Author Peter Zheutlin never wanted a dog, let alone a rescue. He had always believed, as a lot of people do, that rescue dogs are damaged goods.
Now Zheutlin can't imagine life without a dog, and he's become so driven by the issue of stray dogs that he's written two books about it. He tells Here & Now's Lisa Mullins the number of stray dogs has "cascaded out of control" in some parts of the U.S.
"People are often very often surprised when I tell them that the picture ... of dogs running on highways and so forth, this is not just a third world problem — that exists here in the United States," says Zheutlin, author of the new book, Rescued: What Second-Chance Dogs Teach Us About Living with Purpose, Loving with Abandon, and Finding Joy in the Little Things.
There are more than 200 million stray dogs worldwide, according to the World Health Organization. The American Society for the Prevention of Cruelty to Animals estimates about 3.3 million dogs enter U.S. animal shelters every year.
While Zheutlin makes the case for adopting dogs that are abandoned, he also acknowleges there is no easy answer to the problem. He says the supply of stray dogs greatly outweighs the demand.
In Houston, Texas, alone, there are more than 1 million stray dogs, according to the city's pet shelter, BARC. After Hurricane Harvey hit this summer, thousands of dogs were rescued from floodwaters.
"These shelters, they're dealing with an incredibly difficult problem where they may have a shelter that can hold 100 dogs, and every week a hundred more strays are coming in," Zheutlin says. "And where do they go?"
The no-kill movement has contributed to the population growth, as the number of dogs and cats that are euthanized has decreased from 20 million to 3 million each year. As NPR previously reported, there are nearly 14,000 shelters and pet rescue groups in the U.S. that acquire almost 8 million animals each year.
Stray dogs also present safety issues when they roam in packs, causing traffic accidents, attacking residents and spreading disease. WHO estimates nearly 55,000 people die from rabies every year.
Spay and neuter laws that vary by state have also driven the increase of abandoned dogs, especially in more rural, southern states.
"The South still has a lot of work to do with spay-neuter laws, and getting people to feel that pets are more companions and parts of their family than yard dogs or that kind of thing," Laurie McCannon, director of Northeast Animal Shelter in Massachusetts, told NPR in 2015.
Several city and local governments have adopted mandatory spay-neuter ordinances, but Zheutlin points out that the stray animal issue is low on the priority list for some cash-strapped cities.

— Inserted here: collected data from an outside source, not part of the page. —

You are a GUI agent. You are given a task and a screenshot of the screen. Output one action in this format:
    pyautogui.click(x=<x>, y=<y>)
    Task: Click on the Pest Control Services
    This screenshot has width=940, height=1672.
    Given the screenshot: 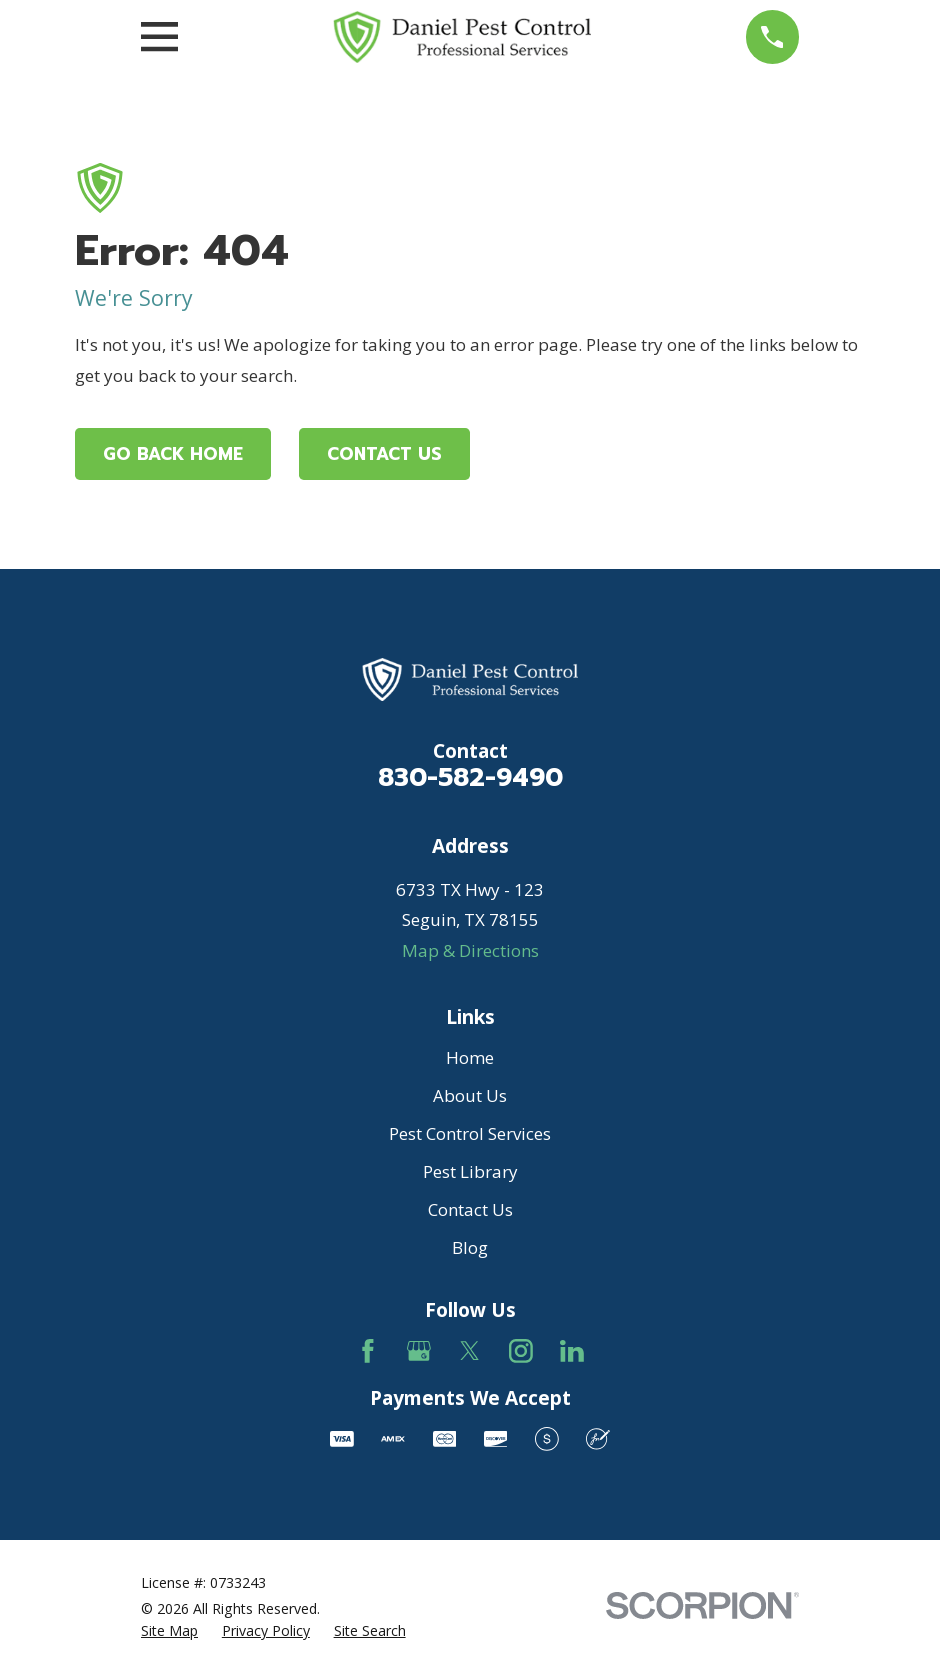 What is the action you would take?
    pyautogui.click(x=470, y=1133)
    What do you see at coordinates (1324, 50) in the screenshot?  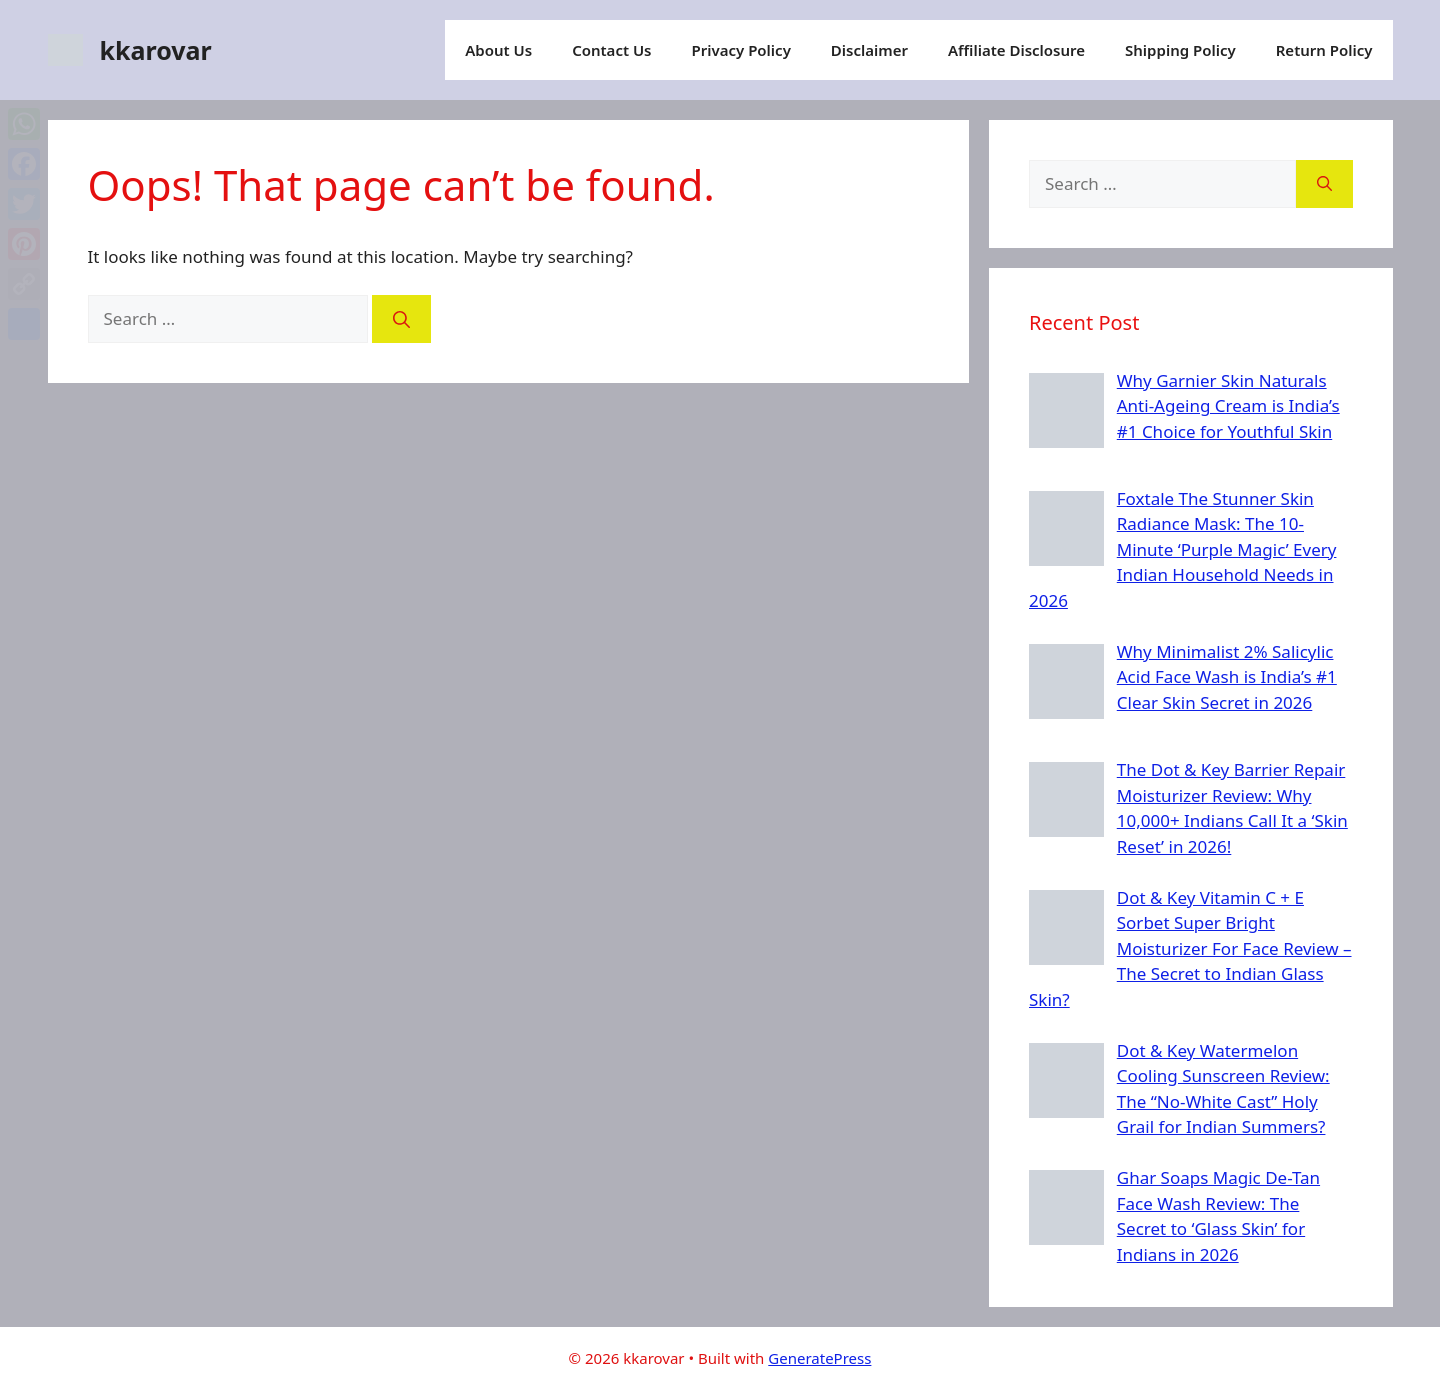 I see `Return Policy` at bounding box center [1324, 50].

"This problem has escalated to the point where it would take decades of a concentrated spay-neuter program in a city like Houston to begin to reduce the numbers," he says. "The shelters are not often high priorities for governments either when they've got competing demands from the school department, the police department, the fire department, parks, sanitation. Who speaks for the dogs?"
According the ASPCA, approximately 1.6 million dogs are adopted from U.S. shelters each year, but 34 percent of dogs obtained as pets still come from breeders.
Many adopted dogs come from difficult circumstances, Zheutlin says, which means they could suffer from separation anxiety, barking and a lack of socialization skills. Critics of the no-kill movement say some dogs are just not fit for adoption.
"At some point, you begin to adopt out animals that have serious health issues or serious temperament issues that you should not," Patti Strand, director of the National Animal Interest Alliance, an organization that represents dog breeders, told NPR in 2014.
While rescue dogs can present challenges, rehabilitation programs have led to an increase in the percentage of animals adopted, according to the ASPCA. Zheutlin suggests obtaining references before working with a rescue organization.
"Those organizations work hard to make sure these dogs are socialized and ready to be placed in a home," he says. "In the vast vast majority of cases they are so ready to be loved, and to love back dogs, I think, draw us out of our own heads and [can] help us to live more in the moment."